To make matters worse, I do think he's telling the truth about blaming you for his cheating. He's wrong, of course, because things improved when you thought you were in R and he kept cheating. But it makes sense that during false R, he secretly blamed you and lied to everyone. If he can't realize that it's no one's fault but his own for cheating then he has no hope at ever becoming a safe and faithful husband to you. Because he will always believe deep down that it's okay to cheat the second your attention isn't fully on him and he will gladly lie directly to your face as if not a single thing is wrong while he's doing it.
annanew ( member #43693) posted at 10:57 PM on Thursday, May 2nd, 2019
Please control your physical responses. They are understandable, but your husband is not your friend and he will likely file a police report on you if you continue. Which will not serve you well when it comes to maintaining custody of your kids.
This is conflict - a war, to be dramatic - and you need to start thinking strategically. This person has not protected you in the past, he's not going to protect you now. He's your enemy, not your friend. You have to protect yourself.
All his actions now, they are not genuine. They are damage control.
Single mom to a sweet girl.
pureheartkit ( member #62345) posted at 2:14 PM on Tuesday, May 7th, 2019
You and the children are the best parts of his life. He knows that. He's scared to lose them. That's probably the only truth other than him saying he needed more attention. I'm sad for him. I want him to change and be content.
It's so difficult when all the lies are there contradicting each other. What to believe? He says x and does y. X sounds so good and hopeful and y rips your skin off and takes away your sanity. So you can't live with y. Neither can I.
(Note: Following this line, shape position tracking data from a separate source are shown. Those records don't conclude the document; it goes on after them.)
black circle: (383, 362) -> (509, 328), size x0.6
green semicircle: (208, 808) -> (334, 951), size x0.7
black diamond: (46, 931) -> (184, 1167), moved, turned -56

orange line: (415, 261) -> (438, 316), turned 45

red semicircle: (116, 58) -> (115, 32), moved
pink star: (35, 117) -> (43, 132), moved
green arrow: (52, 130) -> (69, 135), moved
I've had to learn its a blessing to be openhearted and caring but not to sacrifice my well-being and future for those that abuse my nature.
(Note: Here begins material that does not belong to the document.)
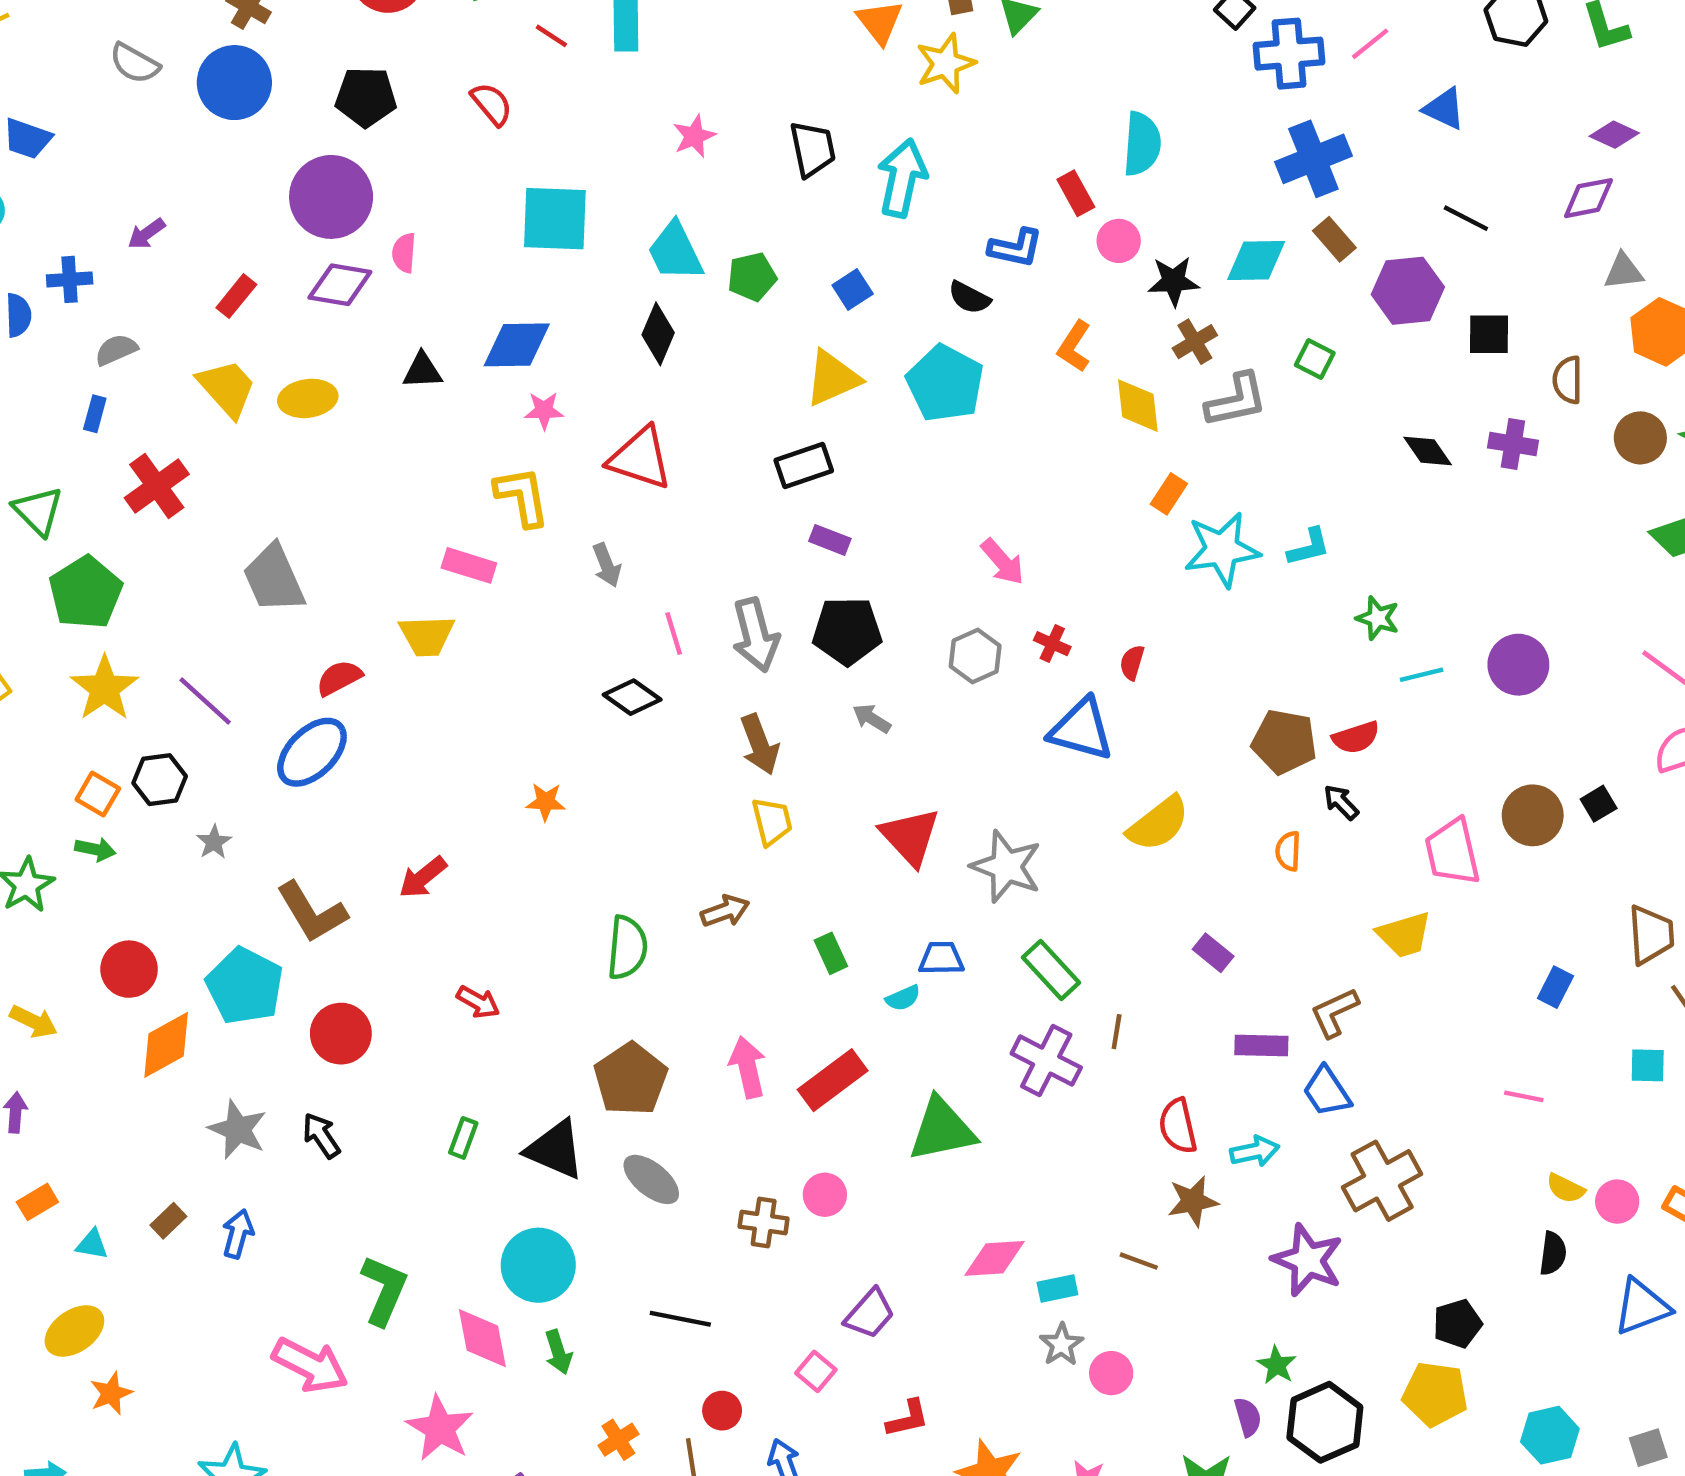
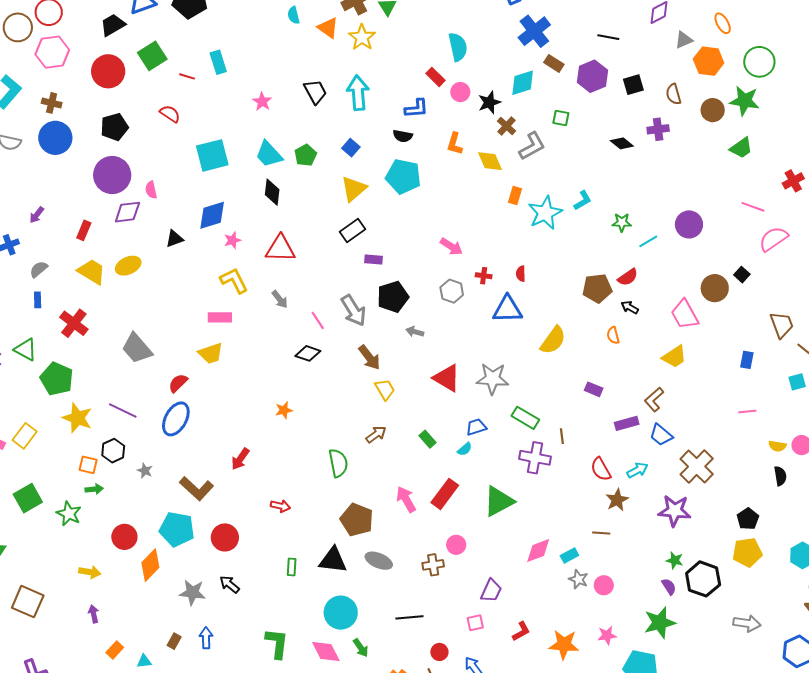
pink square: (816, 1371) -> (475, 623), turned -36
Why not let him be for a time and he can go to get help and understanding while you think on what would be best for you. He's got to stop the lies. He's not being himself and through his acting a part is damaging others. He needs to settle down and learn to live in a healthy way. That would be the most important thing so he could be a good father for years to come. Someone who's life is always lies and turmoil has little to give and kids need authenticity and stability. If he really loves the children, he will conquer his weaknesses.
Thank you everyone for your wisdom and healing.
linds9 (original poster new member #69898) posted at 6:14 PM on Friday, May 10th, 2019
I think that is the answer for now. Just take time, let him live separately and work on his problems. And I take time to try and get my head straight after all this and start to feel better. And then see where we are. And I will have to figure out the details by trial and error as we go along - how much is too much time to let him be at my house while I'm there, what am I comfortable doing with him and what am I not. And I really need to learn how to control my thoughts - I find that really difficult because I can get caught up on what's happened and spiral and lose a whole day. And then I feel bad about myself. I haven't figured out how to keep my thoughts in check.
And I need to figure out how to be openhearted and caring, without letting people hurt me like you said. I guess that is where boundaries and enforcing consequences comes in. I am so used to taking people at their word. But now I have to pay better attention to what he's doing and not saying.